Isto nos mostra que a utilização do suplemento ocorreu entre pessoas que não tinham um hábito alimentar adequado, e que possivelmente não extraíam o máximo de proveito do suplemento na busca do objetivo específico.

Uma vez a dieta estando equilibrada, é importante uma avaliação constante da composição corporal, do treino e do período de descanso entre os treinos. É importante ainda entender que é possível buscar no suplemento a mesma equivalência nutricional do alimento, e vice-versa. Este entendimento por parte do esportista pode ser um grande diferencial na adaptação alimentar do mesmo.

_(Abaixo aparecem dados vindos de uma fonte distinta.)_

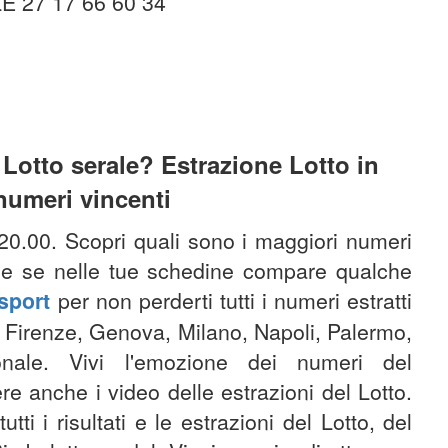
 27 17 66 60 34
 Lotto serale? Estrazione Lotto in
 numeri vincenti
 20.00
. Scopri quali sono i maggiori numeri
nche se nelle tue schedine compare qualche
sport
per non perderti tutti i numeri estratti
ri, Firenze, Genova, Milano, Napoli, Palermo,
nale. Vivi l'emozione dei numeri del
e anche i video delle estrazioni del Lotto.
tti i risultati e le estrazioni del Lotto, del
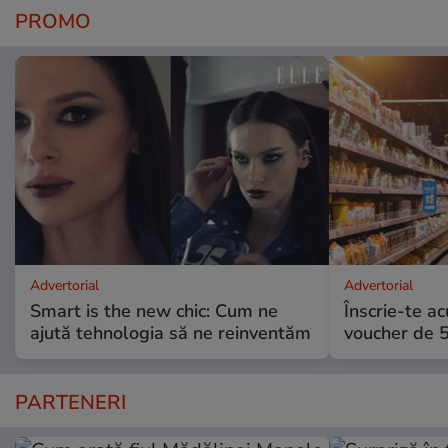
PROMO
Advertorial
Advertorial
Smart is the new chic: Cum ne
Înscrie-te ac
ajută tehnologia să ne reinventăm
voucher de 5
PARTENERI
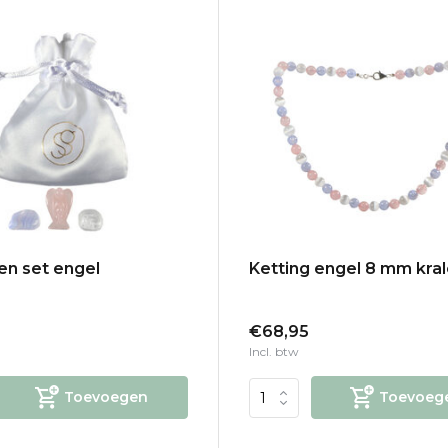
en set engel
Ketting engel 8 mm kra
€68,95
Incl. btw
Toevoegen
Toevoeg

Exemplos de equivalências entre Alimentos e Suplementos:

 

Alimento
1 barra de proteína
Sanduíche de ricota com peito de peru
Calorias
190
290
Carboidratos (g)
20
30
Proteína (g)
14
15
Gordura (g)
6
12

 

Alimento
2 CUPS DE Whey protein
Omelete de 4 claras, 1 gema e 1 fatia de queijo minas
Calorias
120
110
Carboidratos (g)
2
0
Proteína (g)
23
21
Gordura (g)
2
8

 

 

Nas situações em que o suplemento for equivalente ao alimento necessário para o respectivo momento do dia, ou em ocasiões que haja necessidade de aumento de calorias da dieta, o suplemento é uma ótima alternativa para o esportista.

É valido lembrar que a escolha do alimento ou suplemento, no entanto, deve envolver outras questões, como a possibilidade financeira de aquisição por parte do esportista e a fase de treinamento em que este se encontra.
Antes da prescrição é importante que seja entendida toda a teoria por traz dos suplementos, com a avaliação da real necessidade do esportista, a fim de que seja feita a escolha ideal e que o objetivo seja alcançado com sucesso.